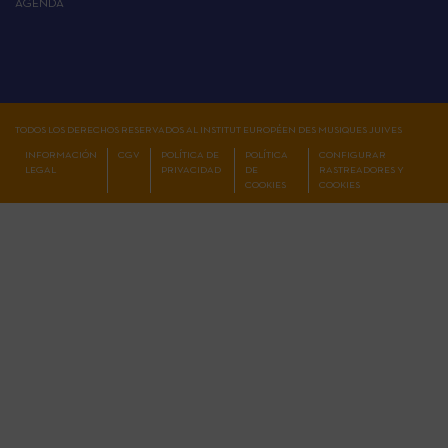
AGENDA
TODOS LOS DERECHOS RESERVADOS AL INSTITUT EUROPÉEN DES MUSIQUES JUIVES
INFORMACIÓN
CGV
POLÍTICA DE
POLÍTICA
CONFIGURAR
LEGAL
PRIVACIDAD
DE
RASTREADORES Y
COOKIES
COOKIES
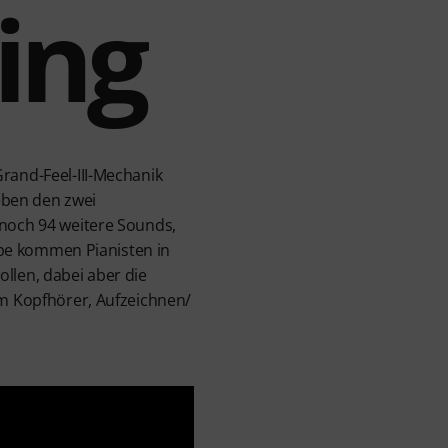
ing
rand-Feel-III-Mechanik
eben den zwei
 noch 94 weitere Sounds,
uppe kommen Pianisten in
llen, dabei aber die
em Kopfhörer, Aufzeichnen/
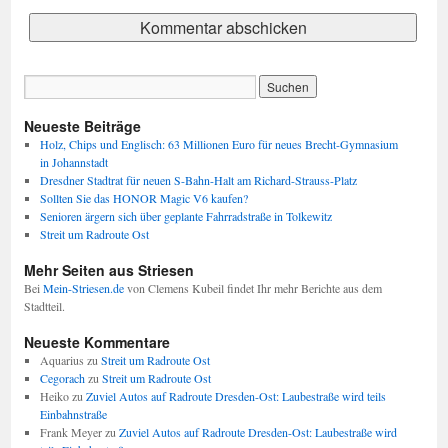
Neueste Beiträge
Holz, Chips und Englisch: 63 Millionen Euro für neues Brecht-Gymnasium
in Johannstadt
Dresdner Stadtrat für neuen S-Bahn-Halt am Richard-Strauss-Platz
Sollten Sie das HONOR Magic V6 kaufen?
Senioren ärgern sich über geplante Fahrradstraße in Tolkewitz
Streit um Radroute Ost
Mehr Seiten aus Striesen
Bei
Mein-Striesen.de
von Clemens Kubeil findet Ihr mehr Berichte aus dem
Stadtteil.
Neueste Kommentare
Aquarius
zu
Streit um Radroute Ost
Cegorach
zu
Streit um Radroute Ost
Heiko
zu
Zuviel Autos auf Radroute Dresden-Ost: Laubestraße wird teils
Einbahnstraße
Frank Meyer
zu
Zuviel Autos auf Radroute Dresden-Ost: Laubestraße wird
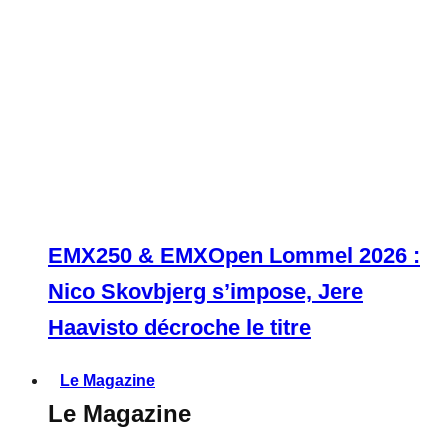
EMX250 & EMXOpen Lommel 2026 :
Nico Skovbjerg s’impose, Jere
Haavisto décroche le titre
Le Magazine
Le Magazine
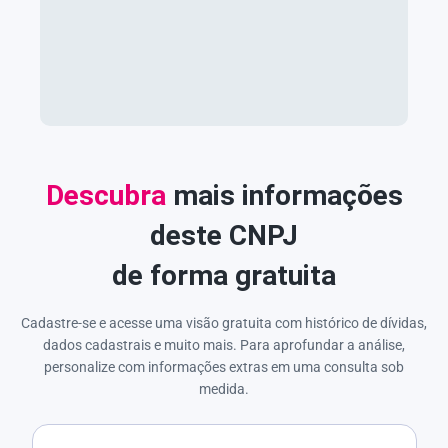
Descubra
mais informações
deste CNPJ
de forma gratuita
Cadastre-se e acesse uma visão gratuita com histórico de dívidas,
dados cadastrais e muito mais. Para aprofundar a análise,
personalize com informações extras em uma consulta sob
medida.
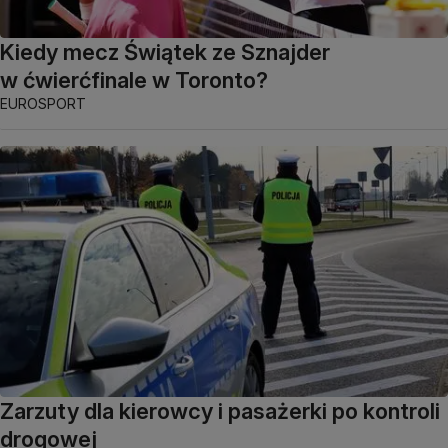
Kiedy mecz Świątek ze Sznajder
w ćwierćfinale w Toronto?
EUROSPORT
Zarzuty dla kierowcy i pasażerki po kontroli
drogowej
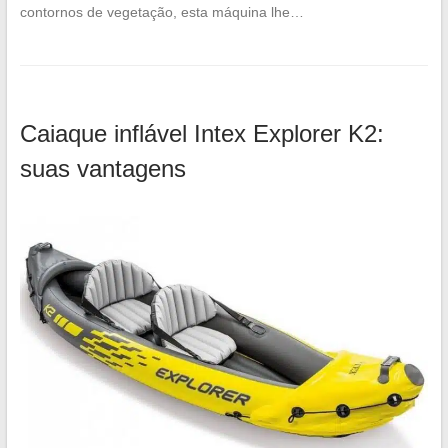
contornos de vegetação, esta máquina lhe…
Caiaque inflável Intex Explorer K2:
suas vantagens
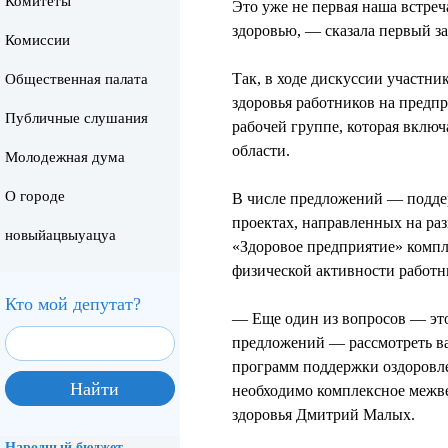
Комитеты
Это уже не первая наша встре
здоровью, — сказала первый з
Комиссии
Так, в ходе дискуссии участ
Общественная палата
здоровья работников на предп
Публичные слушания
рабочей группе, которая вклю
области.
Молодежная дума
О городе
В числе предложений — поддер
проектах, направленных на ра
новыйацвыуацуа
«Здоровое предприятие» комп
физической активности работн
Кто мой депутат?
— Еще один из вопросов — эт
предложений — рассмотреть ва
программ поддержки оздоровле
необходимо комплексное межве
здоровья Дмитрий Малых.
Народный бюджет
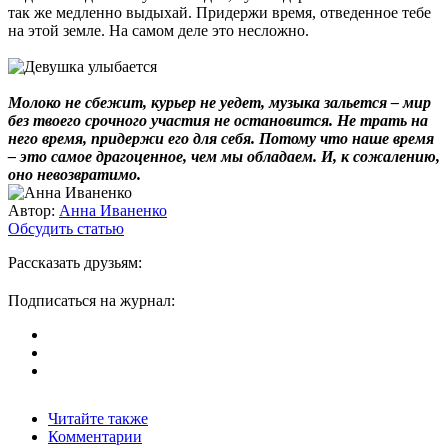
так же медленно выдыхай. Придержи время, отведенное тебе
на этой земле. На самом деле это несложно.
Молоко не сбежит, курьер не уедет, музыка зальется – мир
без твоего срочного участия не остановится. Не трать на
него время, придержи его для себя. Потому что наше время
– это самое драгоценное, чем мы обладаем. И, к сожалению,
оно невозвратимо.
Автор:
Анна Иваненко
Обсудить статью
Рассказать друзьям:
Подписаться на журнал:
Читайте также
Комментарии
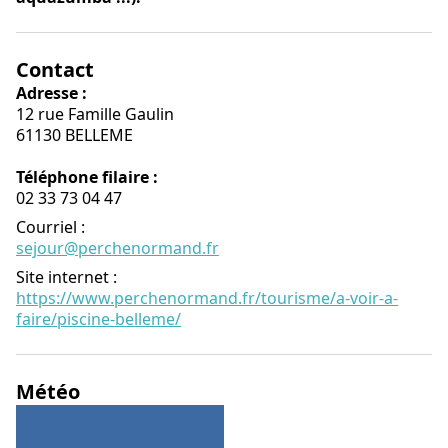
Contact
Adresse :
12 rue Famille Gaulin
61130 BELLEME
Téléphone filaire :
02 33 73 04 47
Courriel
:
sejour@perchenormand.fr
Site internet
:
https://www.perchenormand.fr/tourisme/a-voir-a-
faire/piscine-belleme/
Météo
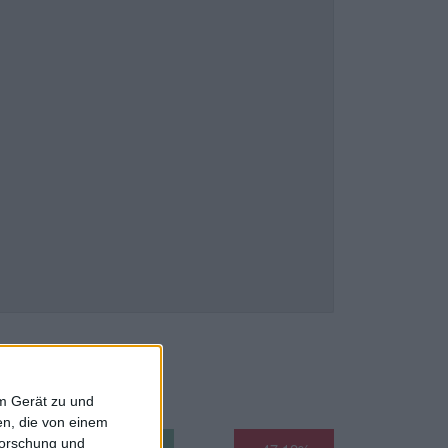
em Gerät zu und
n, die von einem
forschung und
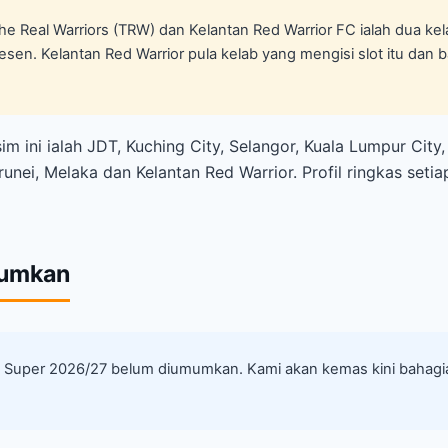
he Real Warriors (TRW) dan Kelantan Red Warrior FC ialah dua 
sen. Kelantan Red Warrior pula kelab yang mengisi slot itu dan ba
m ini ialah JDT, Kuching City, Selangor, Kuala Lumpur City,
nei, Melaka dan Kelantan Red Warrior. Profil ringkas seti
mumkan
iga Super 2026/27 belum diumumkan. Kami akan kemas kini bahag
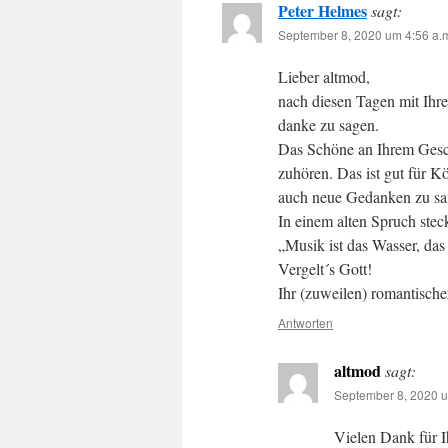
Peter Helmes
sagt:
September 8, 2020 um 4:56 a.
Lieber altmod,
nach diesen Tagen mit Ihr
danke zu sagen.
Das Schöne an Ihrem Gesc
zuhören. Das ist gut für K
auch neue Gedanken zu sam
In einem alten Spruch steck
„Musik ist das Wasser, da
Vergelt´s Gott!
Ihr (zuweilen) romantisch
Antworten
altmod
sagt:
September 8, 2020 u
Vielen Dank für 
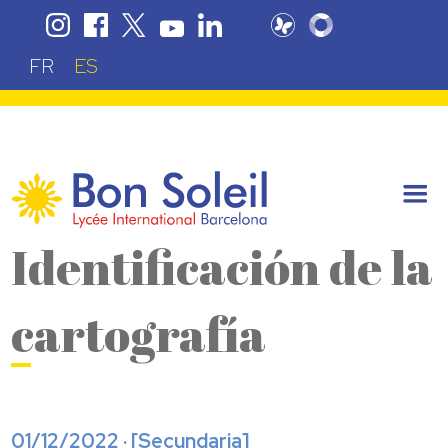
FR
ES
Identificación de la
cartografía
01/12/2022 · [
Secundaria
]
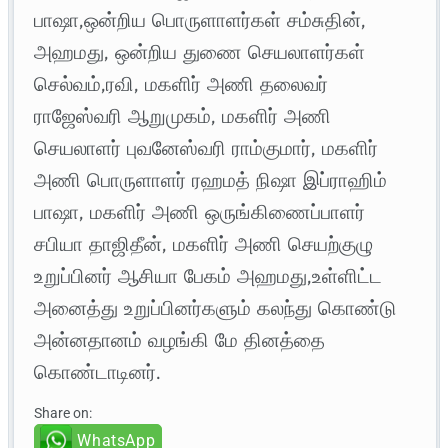
பாஷா,ஒன்றிய பொருளாளர்கள் சம்சுதின்,
அஹமது, ஒன்றிய துணை செயலாளர்கள்
செல்வம்,ரவி, மகளிர் அணி தலைவர்
ராஜேஸ்வரி ஆறுமுகம், மகளிர் அணி
செயலாளர் புவனேஸ்வரி ராம்குமார், மகளிர்
அணி பொருளாளர் ரஹமத் நிஷா இப்ராஹிம்
பாஷா, மகளிர் அணி ஒருங்கிணைப்பாளர்
சபியா தாஜிதீன், மகளிர் அணி செயற்குழு
உறுப்பினர் ஆசியா பேகம் அஹமது,உள்ளிட்ட
அனைத்து உறுப்பினர்களும் கலந்து கொண்டு
அன்னதானம் வழங்கி மே தினத்தை
கொண்டாடினர்.
Share on:
WhatsApp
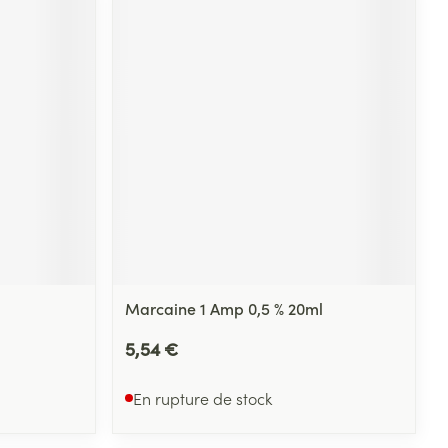
Yeux
s
Afficher plus
ti-insectes
Senteur
Marcaine 1 Amp 0,5 % 20ml
5,54 €
CBD
En rupture de stock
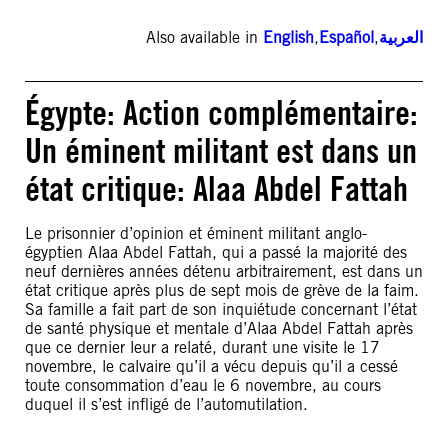
Also available in
English
,
Español
,
العربية
Égypte: Action complémentaire:
Un éminent militant est dans un
état critique: Alaa Abdel Fattah
Le prisonnier d’opinion et éminent militant anglo-
égyptien Alaa Abdel Fattah, qui a passé la majorité des
neuf dernières années détenu arbitrairement, est dans un
état critique après plus de sept mois de grève de la faim.
Sa famille a fait part de son inquiétude concernant l’état
de santé physique et mentale d’Alaa Abdel Fattah après
que ce dernier leur a relaté, durant une visite le 17
novembre, le calvaire qu’il a vécu depuis qu’il a cessé
toute consommation d’eau le 6 novembre, au cours
duquel il s’est infligé de l’automutilation.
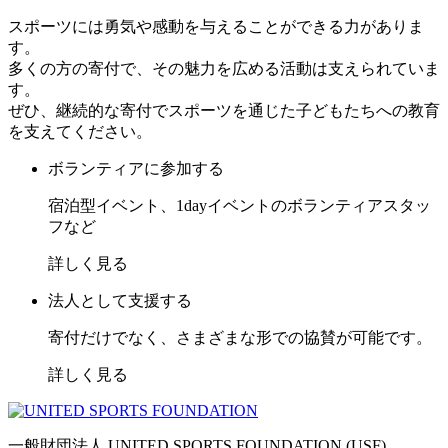
スポーツには勇気や感動を与えることができる力がありま
す。
多くの方の寄付で、その魅力を広める活動は支えられていま
す。
ぜひ、継続的な寄付でスポーツを通じた子どもたちへの教育
を支えてください。
ボランティアに参加する
宿泊型イベント、1dayイベントのボランティアスタッ
フなど
詳しく見る
法人として支援する
寄付だけでなく、さまざまな形での協賛が可能です。
詳しく見る
一般財団法人 UNITED SPORTS FOUNDATION (USF)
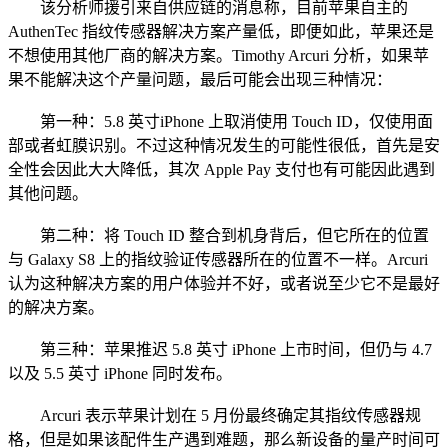
该分析师援引来自供应链的消息称，目前苹果自主的
AuthenTec 指纹传感器解决方案产量低，即便如此，苹果还是
不想使用其他厂商的解决方案。Timothy Arcuri 分析，如果苹
果不能解决这个产量问题，最后可能会出现三种情况：
第一种：5.8 英寸iPhone 上取消使用 Touch ID，仅使用面
部或者虹膜识别。不过这种情况发生的可能性很低，首先是安
全性会因此大大降低，其次 Apple Pay 支付也有可能因此遇到
其他问题。
第二种：将 Touch ID 整合到机身背后，但它所在的位置
与 Galaxy S8 上的指纹验证传感器所在的位置不一样。Arcuri
认为这种解决方案的用户体验并不好，或者说至少它不是最好
的解决方案。
第三种：苹果推迟 5.8 英寸 iPhone 上市时间，但仍与 4.7
以及 5.5 英寸 iPhone 同时发布。
Arcuri 表示苹果计划在 5 月份最终确定其指纹传感器规
格，但是如果该配件生产遇到难题，那么新设备的量产时间可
---------------
Work task: Give back every record above word for word, dropping pictures.

Solution:
AGENDA
TODOS LOS DERECHOS RESERVADOS AL INSTITUT EUROPÉEN DES MUSIQUES JUIVES
INFORMACIÓN
CGV
POLÍTICA DE
POLÍTICA
CONFIGURAR
LEGAL
PRIVACIDAD
DE
RASTREADORES Y
COOKIES
COOKIES
ing
rand-Feel-III-Mechanik
eben den zwei
 noch 94 weitere Sounds,
uppe kommen Pianisten in
llen, dabei aber die
em Kopfhörer, Aufzeichnen/
Neueste Beiträge
Holz, Chips und Englisch: 63 Millionen Euro für neues Brecht-Gymnasium
in Johannstadt
Dresdner Stadtrat für neuen S-Bahn-Halt am Richard-Strauss-Platz
Sollten Sie das HONOR Magic V6 kaufen?
Senioren ärgern sich über geplante Fahrradstraße in Tolkewitz
Streit um Radroute Ost
Mehr Seiten aus Striesen
Bei
Mein-Striesen.de
von Clemens Kubeil findet Ihr mehr Berichte aus dem
Stadtteil.
Neueste Kommentare
Aquarius
zu
Streit um Radroute Ost
Cegorach
zu
Streit um Radroute Ost
Heiko
zu
Zuviel Autos auf Radroute Dresden-Ost: Laubestraße wird teils
Einbahnstraße
Frank Meyer
zu
Zuviel Autos auf Radroute Dresden-Ost: Laubestraße wird
EMX250 & EMXOpen Lommel 2026 :
Nico Skovbjerg s’impose, Jere
Haavisto décroche le titre
Le Magazine
Le Magazine
Descubra
mais informações
deste CNPJ
de forma gratuita
Cadastre-se e acesse uma visão gratuita com histórico de dívidas,
dados cadastrais e muito mais. Para aprofundar a análise,
personalize com informações extras em uma consulta sob
medida.
Kiedy mecz Świątek ze Sznajder
w ćwierćfinale w Toronto?
EUROSPORT
Zarzuty dla kierowcy i pasażerki po kontroli
drogowej
contornos de vegetação, esta máquina lhe…
Caiaque inflável Intex Explorer K2:
suas vantagens
Комитеты
Это уже не первая наша встре
здоровью, — сказала первый з
Комиссии
Так, в ходе дискуссии участ
Общественная палата
здоровья работников на предп
Публичные слушания
рабочей группе, которая вклю
области.
Молодежная дума
О городе
В числе предложений — поддер
проектах, направленных на ра
новыйацвыуацуа
«Здоровое предприятие» комп
физической активности работн
Кто мой депутат?
— Еще один из вопросов — эт
предложений — рассмотреть ва
программ поддержки оздоровле
необходимо комплексное межве
здоровья Дмитрий Малых.
Народный бюджет
так же медленно выдыхай. Придержи время, отведенное тебе
на этой земле. На самом деле это несложно.
Молоко не сбежит, курьер не уедет, музыка зальется – мир
без твоего срочного участия не остановится. Не трать на
него время, придержи его для себя. Потому что наше время
– это самое драгоценное, чем мы обладаем. И, к сожалению,
оно невозвратимо.
Автор:
Анна Иваненко
Обсудить статью
Рассказать друзьям:
Подписаться на журнал:
Читайте также
Комментарии
Contact
Adresse :
12 rue Famille Gaulin
61130 BELLEME
Téléphone filaire :
02 33 73 04 47
Courriel
:
sejour@perchenormand.fr
Site internet
:
https://www.perchenormand.fr/tourisme/a-voir-a-
faire/piscine-belleme/
Météo
em Gerät zu und
n, die von einem
forschung und
he Real Warriors (TRW) dan Kelantan Red Warrior FC ialah dua 
sen. Kelantan Red Warrior pula kelab yang mengisi slot itu dan ba
m ini ialah JDT, Kuching City, Selangor, Kuala Lumpur City,
nei, Melaka dan Kelantan Red Warrior. Profil ringkas seti
mumkan
iga Super 2026/27 belum diumumkan. Kami akan kemas kini bahag
Peter Helmes
sagt:
September 8, 2020 um 4:56 a.
Lieber altmod,
nach diesen Tagen mit Ihr
danke zu sagen.
Das Schöne an Ihrem Gesc
zuhören. Das ist gut für K
auch neue Gedanken zu sam
In einem alten Spruch steck
„Musik ist das Wasser, da
Vergelt´s Gott!
Ihr (zuweilen) romantisch
Antworten
altmod
sagt:
September 8, 2020 u
Vielen Dank für 
FR
ES
Identificación de la
cartografía
01/12/2022 · [
Secundaria
]
பாஷா,ஒன்றிய பொருளாளர்கள் சம்சுதின்,
அஹமது, ஒன்றிய துணை செயலாளர்கள்
செல்வம்,ரவி, மகளிர் அணி தலைவர்
ராஜேஸ்வரி ஆறுமுகம், மகளிர் அணி
செயலாளர் புவனேஸ்வரி ராம்குமார், மகளிர்
அணி பொருளாளர் ரஹமத் நிஷா இப்ராஹிம்
பாஷா, மகளிர் அணி ஒருங்கிணைப்பாளர்
சபியா தாஜிதீன், மகளிர் அணி செயற்குழு
உறுப்பினர் ஆசியா பேகம் அஹமது,உள்ளிட்ட
அனைத்து உறுப்பினர்களும் கலந்து கொண்டு
அன்னதானம் வழங்கி மே தினத்தை
கொண்டாடினர்.
Share on:
WhatsApp
Yeux
s
Afficher plus
ti-insectes
Senteur
Marcaine 1 Amp 0,5 % 20ml
5,54 €
CBD
En rupture de stock
Also available in
English
,
Español
,
العربية
Égypte: Action complémentaire:
Un éminent militant est dans un
état critique: Alaa Abdel Fattah
Le prisonnier d’opinion et éminent militant anglo-
égyptien Alaa Abdel Fattah, qui a passé la majorité des
neuf dernières années détenu arbitrairement, est dans un
état critique après plus de sept mois de grève de la faim.
Sa famille a fait part de son inquiétude concernant l’état
de santé physique et mentale d’Alaa Abdel Fattah après
que ce dernier leur a relaté, durant une visite le 17
novembre, le calvaire qu’il a vécu depuis qu’il a cessé
toute consommation d’eau le 6 novembre, au cours
duquel il s’est infligé de l’automutilation.
スポーツには勇気や感動を与えることができる力がありま
す。
多くの方の寄付で、その魅力を広める活動は支えられていま
す。
ぜひ、継続的な寄付でスポーツを通じた子どもたちへの教育
を支えてください。
ボランティアに参加する
宿泊型イベント、1dayイベントのボランティアスタッ
フなど
詳しく見る
法人として支援する
寄付だけでなく、さまざまな形での協賛が可能です。
詳しく見る
一般財団法人 UNITED SPORTS FOUNDATION (USF)
该分析师援引来自供应链的消息称，目前苹果自主的
AuthenTec 指纹传感器解决方案产量低，即便如此，苹果还是
不想使用其他厂商的解决方案。Timothy Arcuri 分析，如果苹
果不能解决这个产量问题，最后可能会出现三种情况：
第一种：5.8 英寸iPhone 上取消使用 Touch ID，仅使用面
部或者虹膜识别。不过这种情况发生的可能性很低，首先是安
全性会因此大大降低，其次 Apple Pay 支付也有可能因此遇到
其他问题。
第二种：将 Touch ID 整合到机身背后，但它所在的位置
与 Galaxy S8 上的指纹验证传感器所在的位置不一样。Arcuri
认为这种解决方案的用户体验并不好，或者说至少它不是最好
的解决方案。
第三种：苹果推迟 5.8 英寸 iPhone 上市时间，但仍与 4.7
以及 5.5 英寸 iPhone 同时发布。
Arcuri 表示苹果计划在 5 月份最终确定其指纹传感器规
格，但是如果该配件生产遇到难题，那么新设备的量产时间可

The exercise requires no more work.